Pilgrim Nuclear Power Station went back to producing electricity Thursday after a four-day shutdown to repair a massive malfunctioning valve.
The main steam isolation valve, one of eight designed to close quickly to prevent radioactivity from leaking into the environment during a nuclear incident, failed during testing Aug. 18.
It was part of the same valve system that caused the Plymouth-MA-based Pilgrim to shut down in August 2015.
In reaction to the latest shutdown, the Pilgrim Legislative Action Coalition sent a letter to federal regulators calling the valve failure “yet more evidence of Entergy’s unwillingness to maintain Pilgrim.”
“It’s obvious that Entergy’s safety culture is severely lacking and they consciously choose to jeopardize public safety, but Entergy’s job is to make money; it’s the regulator’s job to ensure that it does so safely,” said the coalition’s letter, written by member David Agnew.
The valve incident was not “a game-changer” that would lead to permanent shutdown, said Neil Sheehan, spokesman for the Nuclear Regulatory Commission (NRC).
“That’s not the way we view it,” he said. “We look at risk significance, and we still have increased regulatory oversight.”
Federal regulators have set requirements that must be met before a reactor can restart, said David Lochbaum, director of the nuclear safety program for the Union of Concerned Scientists. “Workers went through that checklist, with NRC inspectors spot-checking them, en route to the decision to restart Pilgrim.”
Sheehan said the faulty parts have been replaced.
“The company has shipped the removed parts to the valve vendor for further examination,” Sheehan said. “We will review those results as soon as they are available.”
Pilgrim, owned and operated by Entergy Corp., fell into the Column 4 performance category by the NRC in September, making it one of the worst-performing plants in the country.

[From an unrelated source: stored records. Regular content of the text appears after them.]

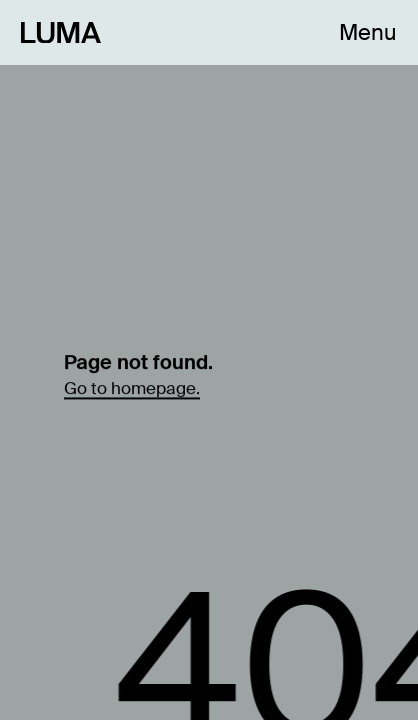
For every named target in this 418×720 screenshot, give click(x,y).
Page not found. (138, 361)
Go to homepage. (132, 387)
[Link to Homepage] (61, 32)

The category is one step from forced shutdown.
Based on federal inspections and reports, the 44-year-old plant, slated to permanently shut down in June 2019, continues to suffer from equipment problems and poor operator performance.

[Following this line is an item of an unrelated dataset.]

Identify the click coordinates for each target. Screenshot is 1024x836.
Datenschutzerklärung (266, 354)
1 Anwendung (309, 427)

In May, workers discovered a boron panel used to prevent a nuclear reaction from occurring in the spent-fuel pool had deteriorated. Spent fuel rods ended up moved out of the area of the deteriorated panel.
Once it is shut down, Entergy should place Pilgrim into SAFSTOR, which allows the reactor and other buildings to remain where they are for up to 60 years. Spent fuel eventually will go in heavy dry casks on the property.
Sheehan said Pilgrim remained under close scrutiny. Two team inspections already have taken place this year and a third is expected by year-end, he said.
“We’ll bring in inspectors from other regions,” Sheehan said. “It will be a holistic view of everything the company has done.”